ASSIGNMENT
Filter the records below and copy every line containing the word "Testimonials".

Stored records
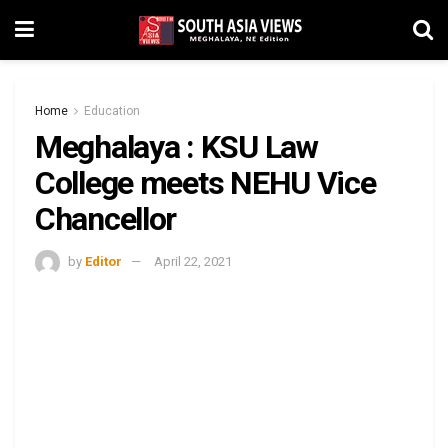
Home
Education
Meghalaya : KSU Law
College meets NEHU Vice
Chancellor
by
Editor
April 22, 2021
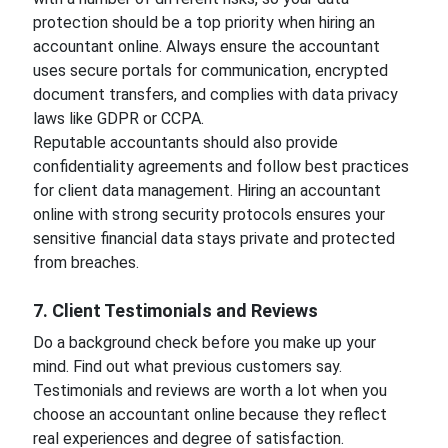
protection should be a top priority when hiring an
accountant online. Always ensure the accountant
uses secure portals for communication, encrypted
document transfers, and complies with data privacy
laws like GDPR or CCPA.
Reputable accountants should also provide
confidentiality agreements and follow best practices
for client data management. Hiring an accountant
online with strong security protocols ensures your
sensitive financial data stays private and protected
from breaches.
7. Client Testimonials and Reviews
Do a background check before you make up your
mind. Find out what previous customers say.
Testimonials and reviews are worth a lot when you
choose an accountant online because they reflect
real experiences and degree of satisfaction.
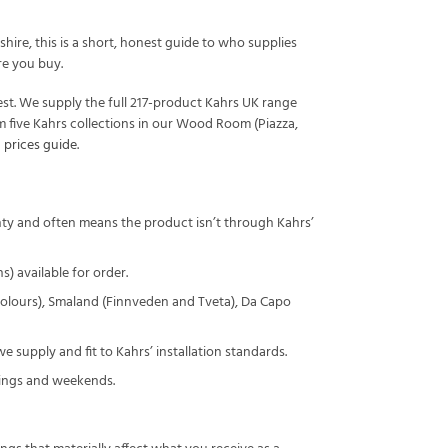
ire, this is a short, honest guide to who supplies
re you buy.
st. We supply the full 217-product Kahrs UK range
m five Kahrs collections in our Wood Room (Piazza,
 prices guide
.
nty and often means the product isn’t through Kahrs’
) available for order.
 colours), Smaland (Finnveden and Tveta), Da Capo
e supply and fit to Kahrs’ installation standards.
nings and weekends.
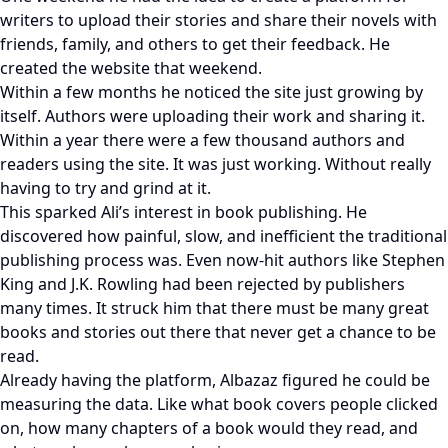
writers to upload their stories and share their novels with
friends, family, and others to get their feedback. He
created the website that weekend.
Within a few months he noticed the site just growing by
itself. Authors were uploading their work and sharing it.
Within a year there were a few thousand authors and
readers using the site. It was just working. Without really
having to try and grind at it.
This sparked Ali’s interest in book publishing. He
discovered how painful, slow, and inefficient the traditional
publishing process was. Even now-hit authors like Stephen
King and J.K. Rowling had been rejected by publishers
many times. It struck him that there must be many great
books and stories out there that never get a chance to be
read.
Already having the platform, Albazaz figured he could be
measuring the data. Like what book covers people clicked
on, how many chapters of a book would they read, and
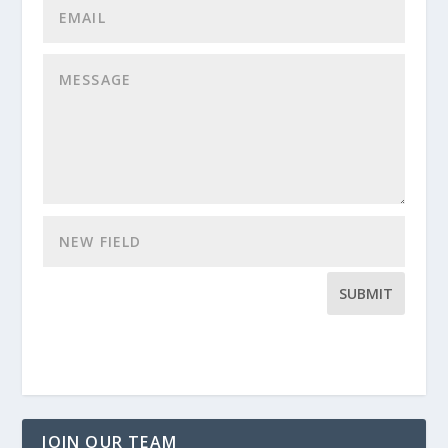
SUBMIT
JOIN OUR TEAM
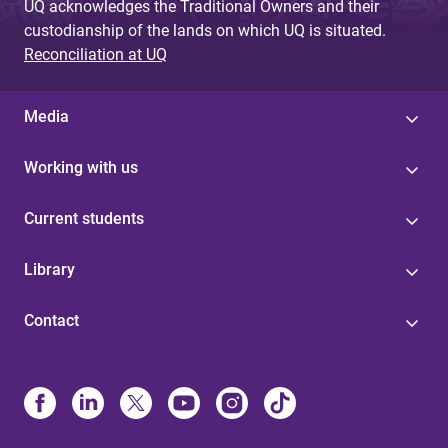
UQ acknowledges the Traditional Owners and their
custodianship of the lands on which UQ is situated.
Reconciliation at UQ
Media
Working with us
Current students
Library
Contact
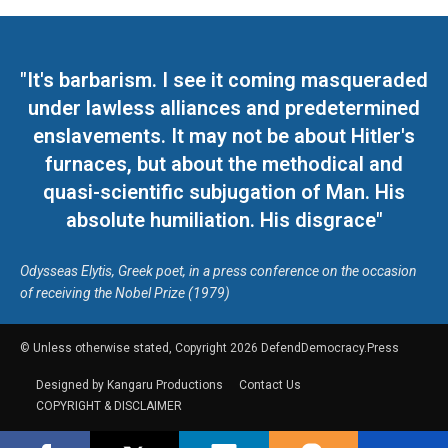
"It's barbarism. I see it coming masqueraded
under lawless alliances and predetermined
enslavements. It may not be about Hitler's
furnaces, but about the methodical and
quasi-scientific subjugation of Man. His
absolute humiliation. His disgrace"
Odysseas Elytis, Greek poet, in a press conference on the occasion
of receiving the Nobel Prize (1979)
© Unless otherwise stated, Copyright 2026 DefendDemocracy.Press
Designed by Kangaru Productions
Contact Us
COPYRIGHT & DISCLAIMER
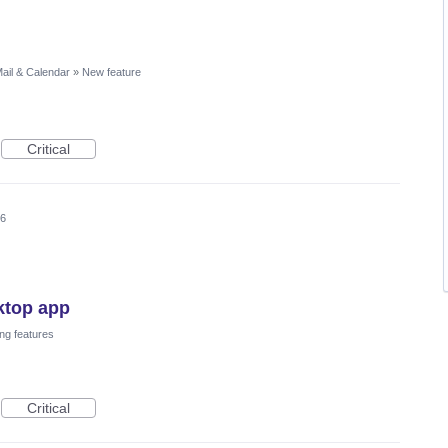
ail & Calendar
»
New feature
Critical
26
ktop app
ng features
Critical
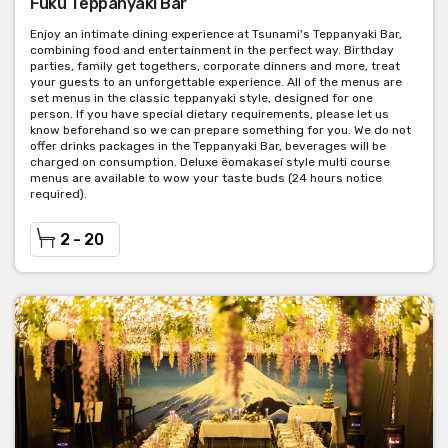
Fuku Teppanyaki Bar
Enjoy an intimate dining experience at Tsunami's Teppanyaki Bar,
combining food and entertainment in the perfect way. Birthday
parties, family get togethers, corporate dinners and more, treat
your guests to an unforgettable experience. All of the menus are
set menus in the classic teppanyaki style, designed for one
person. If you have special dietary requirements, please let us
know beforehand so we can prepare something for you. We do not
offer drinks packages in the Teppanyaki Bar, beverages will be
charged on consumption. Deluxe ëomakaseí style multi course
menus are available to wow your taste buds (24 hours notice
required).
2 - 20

ANSWER TO THE PROBLEM
7. Client Testimonials and Reviews
Testimonials and reviews are worth a lot when you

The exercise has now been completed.